◆ WHAT YOU ARE ASKED TO DO
In your copy, each line below is repeated exactly and no image appears.

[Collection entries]
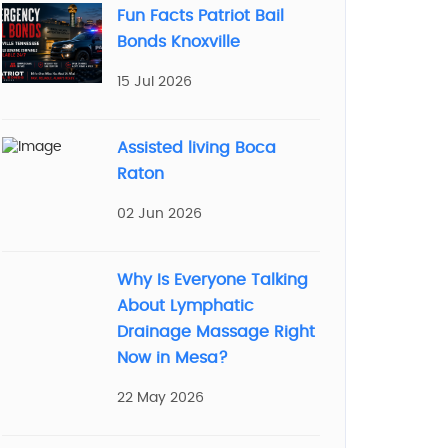
Fun Facts Patriot Bail
Bonds Knoxville
15 Jul 2026
Assisted living Boca
Raton
02 Jun 2026
Why Is Everyone Talking
About Lymphatic
Drainage Massage Right
Now in Mesa?
22 May 2026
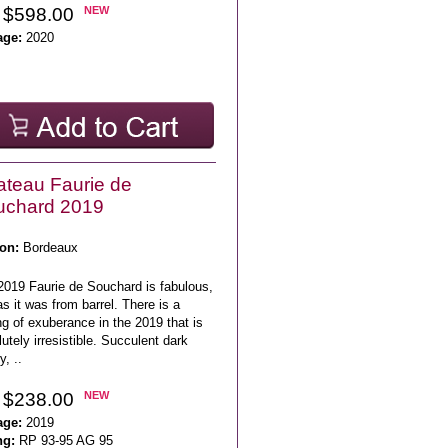
 $598.00
NEW
age:
2020
teau Faurie de
uchard 2019
on:
Bordeaux
2019 Faurie de Souchard is fabulous,
as it was from barrel. There is a
ng of exuberance in the 2019 that is
utely irresistible. Succulent dark
y, ..
 $238.00
NEW
age:
2019
ng:
RP 93-95 AG 95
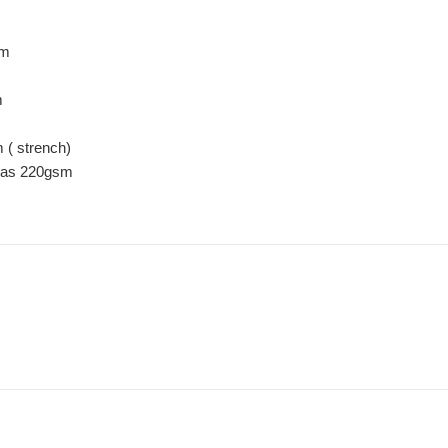
sm
m
( strench)
nvas 220gsm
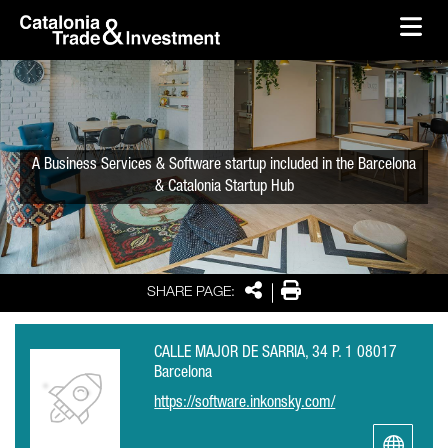
skip-to-content
Skip to Main Content
Catalonia Trade & Investment
Ope
A Business Services & Software startup included in the Barcelona
& Catalonia Startup Hub
Share
Print
SHARE PAGE:
CALLE MAJOR DE SARRIA, 34 P. 1 08017
Barcelona
https://software.inkonsky.com/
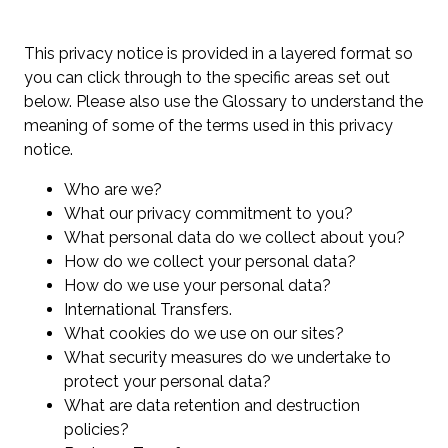
This privacy notice is provided in a layered format so
you can click through to the specific areas set out
below. Please also use the Glossary to understand the
meaning of some of the terms used in this privacy
notice.
Who are we?
What our privacy commitment to you?
What personal data do we collect about you?
How do we collect your personal data?
How do we use your personal data?
International Transfers.
What cookies do we use on our sites?
What security measures do we undertake to
protect your personal data?
What are data retention and destruction
policies?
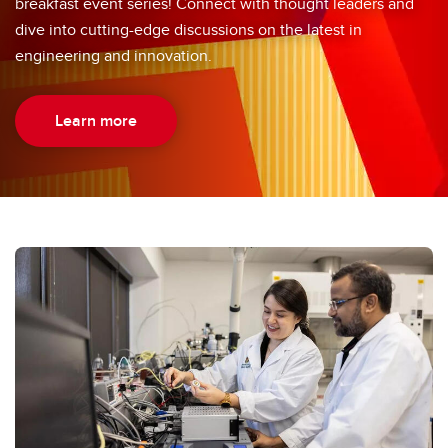
breakfast event series! Connect with thought leaders and
dive into cutting-edge discussions on the latest in
engineering and innovation.
Learn more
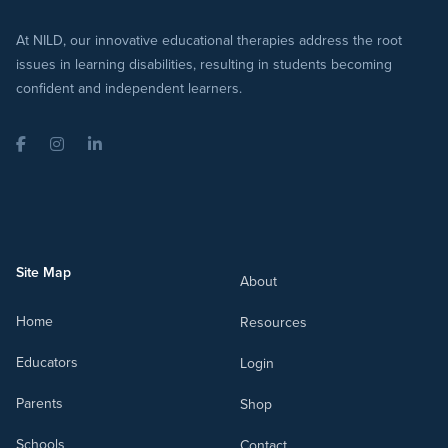
At NILD, our innovative educational therapies address the root
issues in learning disabilities, resulting in students becoming
confident and independent learners.
Facebook
Instagram
LinkedIn
Site Map
About
Home
Resources
Educators
Login
Parents
Shop
Schools
Contact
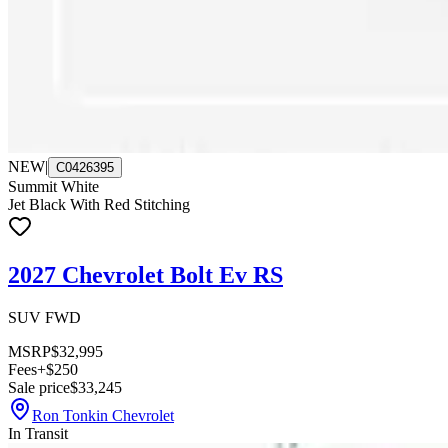
NEW
|
C0426395
Summit White
Jet Black With Red Stitching
2027 Chevrolet Bolt Ev RS
SUV FWD
MSRP
$32,995
Fees
+$250
Sale price
$33,245
Ron Tonkin Chevrolet
In Transit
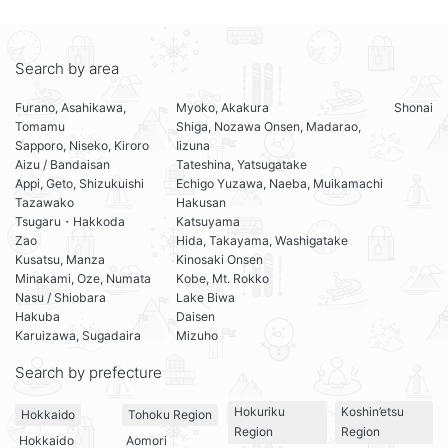
Search by area
Furano, Asahikawa,
Myoko, Akakura
Shonai
Tomamu
Shiga, Nozawa Onsen, Madarao,
Sapporo, Niseko, Kiroro
Iizuna
Aizu / Bandaisan
Tateshina, Yatsugatake
Appi, Geto, Shizukuishi
Echigo Yuzawa, Naeba, Muikamachi
Tazawako
Hakusan
Tsugaru・Hakkoda
Katsuyama
Zao
Hida, Takayama, Washigatake
Kusatsu, Manza
Kinosaki Onsen
Minakami, Oze, Numata
Kobe, Mt. Rokko
Nasu / Shiobara
Lake Biwa
Hakuba
Daisen
Karuizawa, Sugadaira
Mizuho
Search by prefecture
Hokuriku
Koshin’etsu
Hokkaido
Tohoku Region
Region
Region
Hokkaido
Aomori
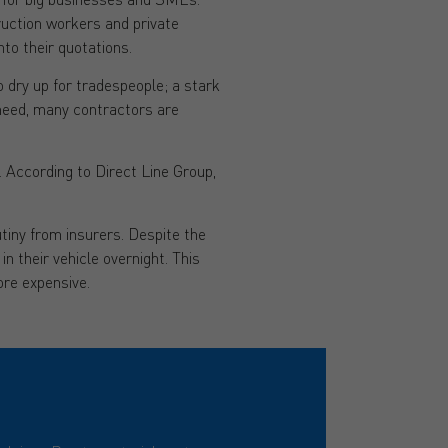
ruction workers and private
to their quotations.
 dry up for tradespeople; a stark
need, many contractors are
. According to Direct Line Group,
utiny from insurers. Despite the
n their vehicle overnight. This
ore expensive.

◆ REPLY
Fun Facts Patriot Bail
Bonds Knoxville
15 Jul 2026
Assisted living Boca
Raton
02 Jun 2026
Why Is Everyone Talking
About Lymphatic
Drainage Massage Right
Now in Mesa?
22 May 2026
 $598.00
NEW
age:
2020
teau Faurie de
uchard 2019
on:
Bordeaux
2019 Faurie de Souchard is fabulous,
as it was from barrel. There is a
ng of exuberance in the 2019 that is
utely irresistible. Succulent dark
y, ..
 $238.00
NEW
age:
2019
ng:
RP 93-95 AG 95
sm
m
( strench)
nvas 220gsm
skip-to-content
Skip to Main Content
Catalonia Trade & Investment
Ope
A Business Services & Software startup included in the Barcelona
& Catalonia Startup Hub
Share
Print
SHARE PAGE:
CALLE MAJOR DE SARRIA, 34 P. 1 08017
Barcelona
https://software.inkonsky.com/
This privacy notice is provided in a layered format so
you can click through to the specific areas set out
below. Please also use the Glossary to understand the
meaning of some of the terms used in this privacy
notice.
Who are we?
What our privacy commitment to you?
What personal data do we collect about you?
How do we collect your personal data?
How do we use your personal data?
International Transfers.
What cookies do we use on our sites?
What security measures do we undertake to
protect your personal data?
What are data retention and destruction
policies?
breakfast event series! Connect with thought leaders and
dive into cutting-edge discussions on the latest in
engineering and innovation.
Learn more
At NILD, our innovative educational therapies address the root
issues in learning disabilities, resulting in students becoming
confident and independent learners.
Facebook
Instagram
LinkedIn
Site Map
About
Home
Resources
Educators
Login
Parents
Shop
Schools
Contact
NEW
|
C0426395
Summit White
Jet Black With Red Stitching
2027 Chevrolet Bolt Ev RS
SUV FWD
MSRP
$32,995
Fees
+$250
Sale price
$33,245
Ron Tonkin Chevrolet
In Transit
Search by area
Furano, Asahikawa,
Myoko, Akakura
Shonai
Tomamu
Shiga, Nozawa Onsen, Madarao,
Sapporo, Niseko, Kiroro
Iizuna
Aizu / Bandaisan
Tateshina, Yatsugatake
Appi, Geto, Shizukuishi
Echigo Yuzawa, Naeba, Muikamachi
Tazawako
Hakusan
Tsugaru・Hakkoda
Katsuyama
Zao
Hida, Takayama, Washigatake
Kusatsu, Manza
Kinosaki Onsen
Minakami, Oze, Numata
Kobe, Mt. Rokko
Nasu / Shiobara
Lake Biwa
Hakuba
Daisen
Karuizawa, Sugadaira
Mizuho
Search by prefecture
Hokuriku
Koshin’etsu
Hokkaido
Tohoku Region
Region
Region
Hokkaido
Aomori
ruction workers and private
to their quotations.
 dry up for tradespeople; a stark
need, many contractors are
. According to Direct Line Group,
utiny from insurers. Despite the
n their vehicle overnight. This
ore expensive.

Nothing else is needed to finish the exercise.